Dear local political parties, I turned 30 this year. When I grow up I want to be a politician. Don’t laugh. I am fully aware that growing up may well bar me from membership. I would like to join one of your ranks.
Call me naive or optimistic or both, but I believe that there may yet come a time when our — your — political culture is one that is not averse to a crop of young, interested politicos who want to openly declare a desire to lead, to be allowed to express that desire and to debate the merits and demerits of party views openly and frankly without fear of being sent into the political wilderness through the various crafty tactics you use to crush dissent.
Unfortunately, there is a massive disincentive for many of us youngish South Africans to seriously consider the honourable, or what should be honourable, business of law making and public service as career paths. Perhaps it would be useful to be party specific about my lament, since each of you contribute to that unglamorous reality in differing ways.
The African National Congress (ANC) is the worst sinner of the lot. Here is a party whose vision I endorse more than any other. I regard it as something of an ideological home. It is the most liberal party on social policy and lifestyle. While the Democratic Alliance (DA) folk running Cape Town harass sex workers, the ANC leads discussions on improving the lot of sex workers and rendering their rights to dignity, bodily integrity and economic freedom, meaningful. The ANC similarly had the most liberal attitude towards same-sex marriage, unlike the DA, which copped out by giving its MPs a cowardly free vote.
On the economic and socioeconomic fronts, I am attracted to the ANC too. Here a combination of market friendliness (thanks, Finance Minister Pravin Gordhan, for reducing cost of business through relaxed exchange controls) and serious investment in social projects and welfare signal a classic commitment to social democracy.
Yet the ANC’s internal political culture leaves me cold. I cannot, Comrade Jacob Zuma , imagine joining your ranks. I am bilingual, and the two languages do not include struggle-speak. That alone would cost me. I am also all too eager to debate openly and to declare support for this or that idea. I would want my right to sometimes step outside “the structures of the party” to be respected. Yet, as was the case with old Kader Asmal, violent language would follow suit, or I would be dedeployed or redeployed away from the action. I therefore cannot in good conscience join your party at this time.
DA, you do not perform much better, so it will not do to chuckle quietly at my criticism of the ANC’s organisational culture. In your case, to be fair, there is the appearance of less internal acrimony. I often wonder if this is genuine, since Madam Zille’s dominance does make one question whether the rest of the leadership has real influence — even the farmer in charge of your parliamentary team has already faded into oblivion. (Curious readers who do not recall his name will easily find it through a Google search for old articles published around election time, when said farmer gained momentary fame for being Xhosa-speaking, among other new-SA accolades.) But, even if I assumed that you have a perfect, internal democratic culture, I could still not join your ranks.
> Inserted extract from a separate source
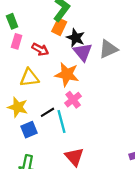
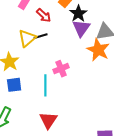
orange star: (67, 74) -> (98, 50), moved
yellow triangle: (29, 78) -> (27, 38), turned -48
black line: (47, 112) -> (41, 36), moved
My interest in party politics is motivated by ideological conviction. Seriously. Of course, I would get a kick out of debate, public speaking and the like — any politician claiming otherwise is lying. But I could not join just any party. It must be one, like the ANC, whose vision I endorse. Alas, DA, you remain morally conservative (do not think your name or historical lineage fools me) and economically right wing. No South African with a sense of historicity and social justice intuitions could seriously be attracted to this vision for our country. So, Zille et al, while I commend your seemingly decent internal political culture, I’m afraid your ideological convictions, in their turn, leave me cold.
Since smaller parties, such as the Independent Democrats, have squabbled themselves out of political relevance, only the Congress of the People (COPE) remains as a party I might join. COPE has no vision, unfortunately, and so joining it is a bit problematic for a committed social democrat and moral liberal. Until they have an identity, and an agreeable one at that, I cannot claim to be attracted to them. It would also help, of course, if they demonstrated a preference for open contestation of ideas and leadership. Alas, they remain a grumpy Mini-Me duplicate of the ANC, taking the Mini-Me role so seriously that they resist growing up.
I look forward to the day any of you parties gives me a decisive reason to ditch the easy business of analysis for the tougher, more honourable one of law making and public service — before I turn 40.
Surprise me.
Sincerely,
Optimistically grumpy,
Eusebius “would- be-politician” McKaiser.